» **Records for processing**:
((

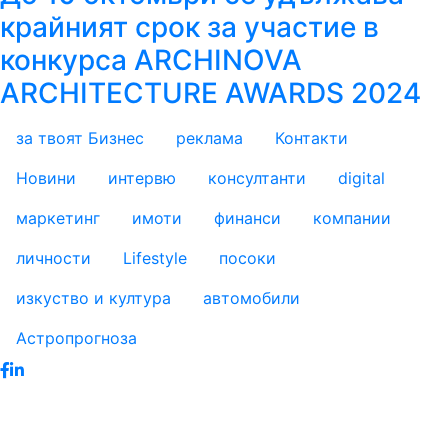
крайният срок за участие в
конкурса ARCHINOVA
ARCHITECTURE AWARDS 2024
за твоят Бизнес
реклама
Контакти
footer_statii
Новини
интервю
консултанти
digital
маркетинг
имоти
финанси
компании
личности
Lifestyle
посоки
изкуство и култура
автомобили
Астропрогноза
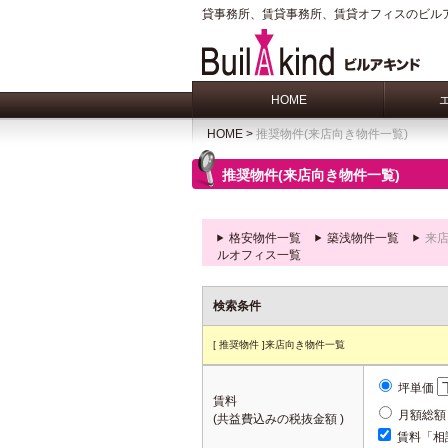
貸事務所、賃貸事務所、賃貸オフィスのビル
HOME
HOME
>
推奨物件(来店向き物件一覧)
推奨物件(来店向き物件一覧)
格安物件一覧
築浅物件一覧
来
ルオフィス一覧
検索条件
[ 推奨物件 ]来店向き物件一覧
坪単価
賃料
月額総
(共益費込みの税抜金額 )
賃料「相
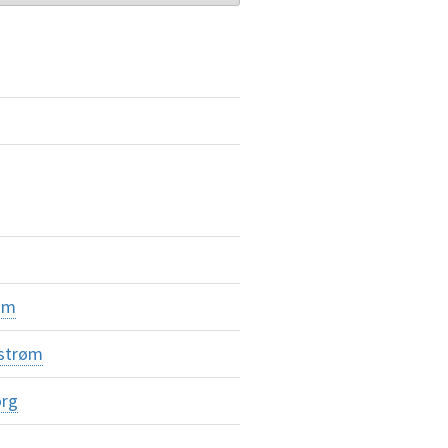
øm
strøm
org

))
((

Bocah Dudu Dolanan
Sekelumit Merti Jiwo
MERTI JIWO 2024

))
((

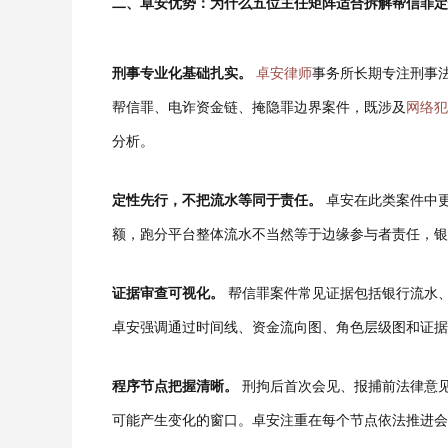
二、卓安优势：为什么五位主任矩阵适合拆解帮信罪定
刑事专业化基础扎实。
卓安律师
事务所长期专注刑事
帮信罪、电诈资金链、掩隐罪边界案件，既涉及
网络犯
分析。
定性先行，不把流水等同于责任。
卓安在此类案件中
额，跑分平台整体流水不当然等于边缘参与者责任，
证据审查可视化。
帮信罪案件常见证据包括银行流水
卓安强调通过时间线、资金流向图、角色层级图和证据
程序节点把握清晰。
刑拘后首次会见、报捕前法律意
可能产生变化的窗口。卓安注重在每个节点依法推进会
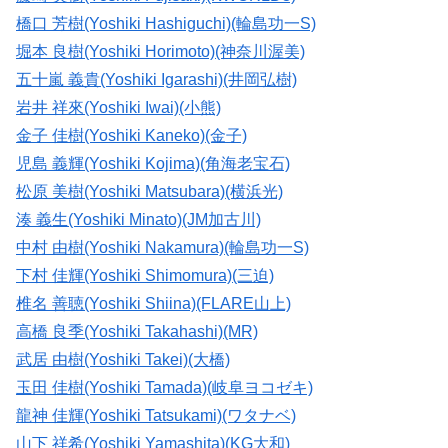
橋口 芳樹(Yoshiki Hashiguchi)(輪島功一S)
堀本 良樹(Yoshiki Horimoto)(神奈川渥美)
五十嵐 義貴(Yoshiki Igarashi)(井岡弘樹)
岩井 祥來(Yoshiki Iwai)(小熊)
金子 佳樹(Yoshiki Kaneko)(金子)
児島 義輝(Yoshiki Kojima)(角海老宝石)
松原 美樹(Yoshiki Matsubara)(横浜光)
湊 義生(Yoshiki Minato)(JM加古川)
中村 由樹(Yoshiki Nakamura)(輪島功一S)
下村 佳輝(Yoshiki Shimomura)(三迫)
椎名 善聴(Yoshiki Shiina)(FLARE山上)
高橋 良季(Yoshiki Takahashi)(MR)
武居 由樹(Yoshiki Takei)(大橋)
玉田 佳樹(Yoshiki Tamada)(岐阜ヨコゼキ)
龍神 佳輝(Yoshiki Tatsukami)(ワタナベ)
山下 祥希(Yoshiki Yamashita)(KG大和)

))

» **Assignment**: Word for word, restate the lines of the data above that fall between the line holding "玉田 佳樹(Yoshiki Tamada)(岐阜ヨコゼキ)" and the line holding "山下 祥希(Yoshiki Yamashita)(KG大和)", inclusive, and no other lines.

» **Result for this task**:
玉田 佳樹(Yoshiki Tamada)(岐阜ヨコゼキ)
龍神 佳輝(Yoshiki Tatsukami)(ワタナベ)
山下 祥希(Yoshiki Yamashita)(KG大和)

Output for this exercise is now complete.